6. Next Steps: How to Solidify Your Knowledge

  1. Set Breakpoints in Your IDE

    • In AnnotationConfigApplicationContext.refresh()

    • Step through to DefaultListableBeanFactory.preInstantiateSingletons() and into createBean().

  2. Write Your Own Mini-Container

    • Support: class scanning, simple dependency injection via reflection.

    • Compare your code with Spring’s implementation.

  3. Blog or Teach

    • Draft your own article or internal talk.

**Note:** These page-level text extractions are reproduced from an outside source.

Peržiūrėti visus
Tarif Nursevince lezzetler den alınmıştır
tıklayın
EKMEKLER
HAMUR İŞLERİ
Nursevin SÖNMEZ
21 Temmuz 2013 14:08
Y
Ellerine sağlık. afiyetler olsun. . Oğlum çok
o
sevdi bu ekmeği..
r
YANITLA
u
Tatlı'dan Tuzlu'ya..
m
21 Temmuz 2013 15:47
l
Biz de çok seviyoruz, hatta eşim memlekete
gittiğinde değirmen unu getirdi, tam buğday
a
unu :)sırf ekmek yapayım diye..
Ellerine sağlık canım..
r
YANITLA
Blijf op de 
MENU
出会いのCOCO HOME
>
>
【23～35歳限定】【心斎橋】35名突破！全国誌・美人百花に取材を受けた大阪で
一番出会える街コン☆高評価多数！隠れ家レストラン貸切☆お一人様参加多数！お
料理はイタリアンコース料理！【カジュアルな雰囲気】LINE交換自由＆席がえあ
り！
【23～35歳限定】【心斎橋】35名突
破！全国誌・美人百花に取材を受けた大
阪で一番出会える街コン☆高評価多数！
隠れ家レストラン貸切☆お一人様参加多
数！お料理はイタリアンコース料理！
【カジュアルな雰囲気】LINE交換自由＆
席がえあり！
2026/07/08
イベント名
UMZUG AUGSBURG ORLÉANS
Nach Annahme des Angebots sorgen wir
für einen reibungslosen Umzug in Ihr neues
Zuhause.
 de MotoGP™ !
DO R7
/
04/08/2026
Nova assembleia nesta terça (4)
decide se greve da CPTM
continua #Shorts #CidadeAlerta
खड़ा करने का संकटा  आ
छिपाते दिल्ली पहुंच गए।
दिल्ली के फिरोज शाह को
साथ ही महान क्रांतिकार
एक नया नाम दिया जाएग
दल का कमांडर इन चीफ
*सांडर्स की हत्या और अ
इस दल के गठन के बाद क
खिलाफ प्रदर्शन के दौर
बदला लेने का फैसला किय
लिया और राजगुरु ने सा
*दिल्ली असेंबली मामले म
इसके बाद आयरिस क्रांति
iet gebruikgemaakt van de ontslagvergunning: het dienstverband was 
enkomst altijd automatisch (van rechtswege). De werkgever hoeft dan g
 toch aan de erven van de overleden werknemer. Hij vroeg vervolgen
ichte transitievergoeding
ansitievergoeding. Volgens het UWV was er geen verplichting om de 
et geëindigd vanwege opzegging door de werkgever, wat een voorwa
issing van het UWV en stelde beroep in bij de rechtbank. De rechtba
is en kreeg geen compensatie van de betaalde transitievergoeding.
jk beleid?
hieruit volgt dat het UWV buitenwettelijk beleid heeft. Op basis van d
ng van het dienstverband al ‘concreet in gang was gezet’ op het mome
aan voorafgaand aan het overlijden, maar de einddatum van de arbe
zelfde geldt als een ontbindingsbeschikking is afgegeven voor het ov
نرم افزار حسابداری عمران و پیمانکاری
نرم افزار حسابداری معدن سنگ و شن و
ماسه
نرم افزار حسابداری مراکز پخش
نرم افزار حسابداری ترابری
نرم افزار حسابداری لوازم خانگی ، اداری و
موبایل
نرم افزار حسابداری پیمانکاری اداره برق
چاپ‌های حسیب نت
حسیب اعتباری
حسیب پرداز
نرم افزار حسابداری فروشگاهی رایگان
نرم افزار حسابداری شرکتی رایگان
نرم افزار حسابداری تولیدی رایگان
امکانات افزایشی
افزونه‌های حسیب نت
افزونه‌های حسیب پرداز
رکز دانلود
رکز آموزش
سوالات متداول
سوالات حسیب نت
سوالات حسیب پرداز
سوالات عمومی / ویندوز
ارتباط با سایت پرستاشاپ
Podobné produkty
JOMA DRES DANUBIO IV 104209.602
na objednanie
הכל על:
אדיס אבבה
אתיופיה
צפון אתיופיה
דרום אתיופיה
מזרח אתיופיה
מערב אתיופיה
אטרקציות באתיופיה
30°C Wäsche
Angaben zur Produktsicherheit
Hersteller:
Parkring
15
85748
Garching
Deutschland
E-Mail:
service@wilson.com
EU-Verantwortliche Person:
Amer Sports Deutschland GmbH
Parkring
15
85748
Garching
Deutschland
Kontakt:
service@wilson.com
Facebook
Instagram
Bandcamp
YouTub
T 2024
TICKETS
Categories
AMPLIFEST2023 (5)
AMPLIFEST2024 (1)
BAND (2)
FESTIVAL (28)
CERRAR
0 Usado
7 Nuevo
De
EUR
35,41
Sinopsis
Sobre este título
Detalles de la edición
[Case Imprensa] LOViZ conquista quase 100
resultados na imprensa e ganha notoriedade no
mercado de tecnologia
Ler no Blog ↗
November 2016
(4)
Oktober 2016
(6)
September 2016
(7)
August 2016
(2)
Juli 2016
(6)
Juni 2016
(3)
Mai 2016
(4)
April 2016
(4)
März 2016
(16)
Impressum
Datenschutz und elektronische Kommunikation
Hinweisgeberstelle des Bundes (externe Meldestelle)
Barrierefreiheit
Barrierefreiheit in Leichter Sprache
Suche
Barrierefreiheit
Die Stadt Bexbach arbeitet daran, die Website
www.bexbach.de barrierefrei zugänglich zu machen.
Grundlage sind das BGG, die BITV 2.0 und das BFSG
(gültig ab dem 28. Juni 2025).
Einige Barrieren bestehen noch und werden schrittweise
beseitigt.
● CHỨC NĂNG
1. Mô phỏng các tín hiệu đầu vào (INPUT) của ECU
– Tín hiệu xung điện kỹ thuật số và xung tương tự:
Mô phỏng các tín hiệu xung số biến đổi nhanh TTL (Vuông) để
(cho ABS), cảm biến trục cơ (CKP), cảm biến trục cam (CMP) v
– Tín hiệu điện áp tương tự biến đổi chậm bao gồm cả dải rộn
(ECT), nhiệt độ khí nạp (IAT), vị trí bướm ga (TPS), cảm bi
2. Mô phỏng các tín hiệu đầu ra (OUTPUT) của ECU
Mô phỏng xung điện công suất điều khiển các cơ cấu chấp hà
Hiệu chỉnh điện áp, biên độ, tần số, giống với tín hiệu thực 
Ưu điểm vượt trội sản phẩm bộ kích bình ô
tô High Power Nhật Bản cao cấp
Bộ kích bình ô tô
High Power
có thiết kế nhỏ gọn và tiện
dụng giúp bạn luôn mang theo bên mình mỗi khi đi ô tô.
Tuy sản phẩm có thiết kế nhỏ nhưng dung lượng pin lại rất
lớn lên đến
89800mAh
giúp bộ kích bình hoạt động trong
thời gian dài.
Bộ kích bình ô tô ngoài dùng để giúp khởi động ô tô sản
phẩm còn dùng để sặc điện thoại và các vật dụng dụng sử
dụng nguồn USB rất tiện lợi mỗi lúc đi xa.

    • Explaining concepts to others is the fastest way to master them.

  4. Deepen Related Topics

    • Read “Java Concurrency in Practice” for thread safety in bean creation.

    • Explore the “Spring Framework Reference” on custom BeanPostProcessor and scopes.

  5. Daily Micro-Challenges

    • Pick one method (e.g., postProcessAfterInitialization) each day.

    • Trace its call graph and write a one-paragraph summary.